Seeing a route to Beagle Point, reaching the system in one piece, and being able to see just how far we are from home were all incredible feelings.
65,256ly from home.
We scanned the system, as is customary when reaching landmark systems like this. It's not quite what we expected. I thought Erimus would have picked a fancier location to have the finale of Distant Worlds.
It is however a GREEN system. Having all the Jumponium materials required for a grade 3 boost. Which is kind of a good thing considering how we used our final boost to reach Beagle Point. There is a makeshift camp on Beagle Point 2, the first landable planet in the system where Explorers who have made the trip park themselves for a short while, but it's nothing special. We spent some time with them before moving out to Beagle Point 7, which is the only planet in the system with Polonium.
Whilst searching to replenish our J3 supply was our top priority, we also took some time to plot our route back out of Beagle Point and get back to a stage in the galactic arm where we could plot sustainable routes over long distances. That system would be Iorant FN-B c13-0. We were able to retrace our entrance steps to Beagle Point, thus allowing us to return to a known point of travel, and allow us to move to an area we knew we could advance across. From here we were able to get a full 1000ly plot out across the galactic arm, and start heading towards an area known as "The Sublustris Beacon".
Coming home we turned out attention to our list of objectives. We had achieved our two main objectives - Visit Sagittarius A* and Beagle Point. We had achieved three "special objectives" - Visit our first Neutron Star, tag an unclaimed one, and complete our first Neutron Jump; Visit our first Black Hole (Sagittarius A* doesn't count for this), and tag an unclaimed one. This left us with four remaining "special objectives" - Visit and tag an unclaimed White Dwarf star, complete a charged jump from one; Visit our first Wolf Rayet star, and tag an unclaimed one; Tag an unclaimed planetary nebula; and Tag a stellar nebula.
There was also another big thought at the back of our minds. Achieving Elite Exploration Rank. To get this, It is believed to require over 150 million credits in exploration data earned. The final rank, Pioneer, requires 100 million to complete and achieve Elite status. Thus we would have to scan an enormous amount of things on our round trip home from Colonia.
We identified three Nebula's to visit on the way home, taking the galactic east side of the core. We also set ourselves the goal of scanning every system with an unclaimed Water World, Earth Like World, Ammonia World, Neutron Star, Black Hole, White Dwarf, and any system which had a number of High Metal Content worlds.
Finding these things would prove to be awkward in the run in to The Sublustris Beacon, since we were running the route many took to reach Beagle Point. It didn't however stop us claiming some Water Worlds early on.

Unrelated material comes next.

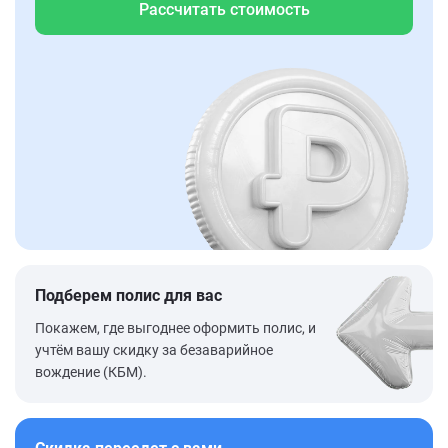
Рассчитать стоимость
Подберем полис для вас
Покажем, где выгоднее оформить полис, и
учтём вашу скидку за безаварийное
вождение (КБМ).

Both of those existed in systems already tagged by other explorers. I can only assume reaching Beagle Point was the main focus of their trip, and thus leaving these in an effort to speed up their trips. We however will happily take them, given our new overarching objective of achieving Elite Exploration Rank. Approaching our return trip like this absolutely delayed our arrival home - as we easily could have banked the distance if we went flat out - something I excel at and would be more than happy with given the experience of The Abyss - but I'm also happy knowing we are working towards a goal, and this data will make it's way into the hands of someone with a use for it in The Empire. I did mention earlier that we've been passing some of the time by speccing builds we'd like to create when we get home, and we finally have a working document for which engineer upgrades will be applied to which ship. We'd also like to see about unlocking the remainder of the engineers sometime soon.
We reached and passed The Sublustris Beacon, and indeed made it some way across The Abyss, entirely without issue this time I may add, no Jumponium of any grade was used in crossing.
We discovered a number of Water Worlds, Terraforming Candidates, and an Earth Like World:
The Earth Like System also had a terrestrial Water World.
The pictures courtesy of our Fighter payload, which hasn't really seen too much use sadly. We tried to make use on our way home, but we couldn't stay and admire the view, we were wanting to get home sooner than later at this point. Finds like these would significantly boost our progress toward Elite Rank.
We added some more Water Worlds to our collection as we finally made it out of The Abyss using a general route provided by CMDR Wishblend, albeit it only served as a rough guide, our route plotting computer did the work without issue. One of the last things we saw from The Abyss is arguably the coolest thing of the trip - and witnessed entirely on accident:
Entered into the system, immediately began fuel scooping from the star right behind us, Neutron infront, and two stars further out in a binary peeking over the centre of the pulsar. Accidental Neutron number 2, but this time we didn't Neutron jump, since it would mess with our route.
We made rapid progress having left The Abyss, heading toward another earmarked nebula to hopefully tag our name on. For a time, we made the choice to filter out M class stars, given that we had encountered an incredible number of them, and they had little of note in them. The trade off for this choice was an extra three jumps or so per 1000ly, totally acceptable in our eyes, since the positive gain was more things like this:
We also beat a personal record. By this point we had found plenty of triple Water World systems. This time however, we beat said record.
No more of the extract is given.